Telecrates tesselata

Scientific classification
- Domain: Eukaryota
- Kingdom: Animalia
- Phylum: Arthropoda
- Class: Insecta
- Order: Lepidoptera
- Family: Xyloryctidae
- Genus: Telecrates
- Species: T. tesselata
- Binomial name: Telecrates tesselata T. P. Lucas, 1900

= Telecrates tesselata =

- Authority: T. P. Lucas, 1900

Species of moth

Telecrates tesselata is a moth in the family of Xyloryctidae. It was described by Thomas Pennington Lucas in 1900. It is found in Australia, where it has been recorded from Queensland.

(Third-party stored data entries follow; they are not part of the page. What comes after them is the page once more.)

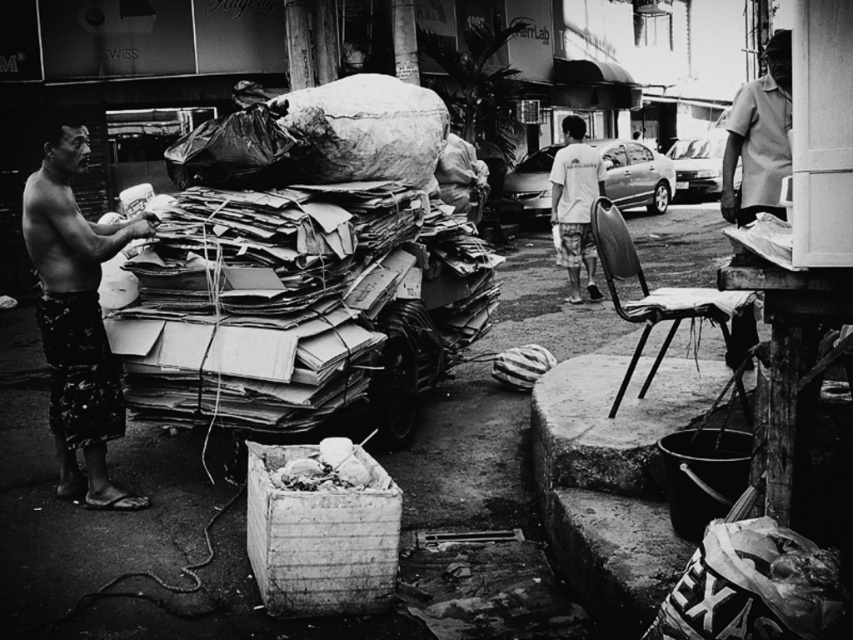 Question: Can you confirm if patterned fabric shorts at left is thinner than smooth gray shirt at upper right?

Choices:
 (A) no
 (B) yes

Answer: (B)

Question: Is patterned fabric shorts at left below white cotton shirt at center?

Choices:
 (A) no
 (B) yes

Answer: (B)

Question: Which point appears farthest from the camera in this image?

Choices:
 (A) (96, 483)
 (B) (741, 140)
 (C) (556, 212)

Answer: (C)

Question: Is smooth gray shirt at upper right closer to camera compared to white cotton shirt at center?

Choices:
 (A) yes
 (B) no

Answer: (A)

Question: Estimate the real-world distances between objects in this image. Which object is closer to the white cotton shirt at center?

Choices:
 (A) smooth gray shirt at upper right
 (B) patterned fabric shorts at left

Answer: (A)

Question: Which point is closer to the camera?

Choices:
 (A) patterned fabric shorts at left
 (B) white cotton shirt at center

Answer: (A) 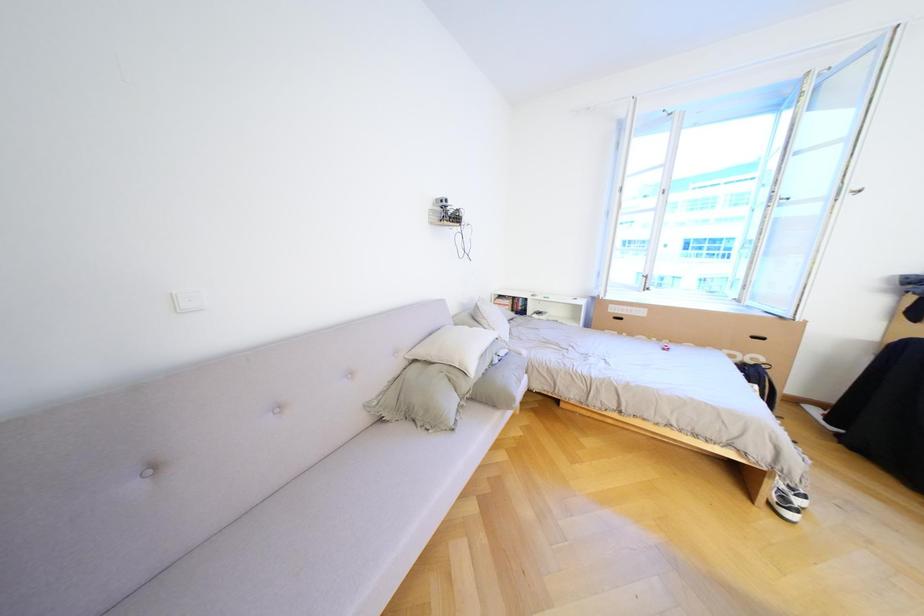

The wingspan is about 20 mm. The forewings have a large pear-shaped blotch of white from the costa at the base widening to the inner margin and a second cream-white blotch from one-eighth to one-fourth the costa, obliquely outward to the middle of the wing. There is a third blotch from before the middle to half the costa as a band across the wing, widening out beyond the middle, and filling the inner margin from half to three-fourths the inner margin, the edge rounded and finely dentate. A fourth blotch is found to three-fourths the costa, reaching half across the wing, the posterior border twice dentate. There is also a hindmarginal narrow band drawn to a line to the anal angle. The hindwings are ochreous yellow diffused with fuscous along hindmargin chiefly over the apex.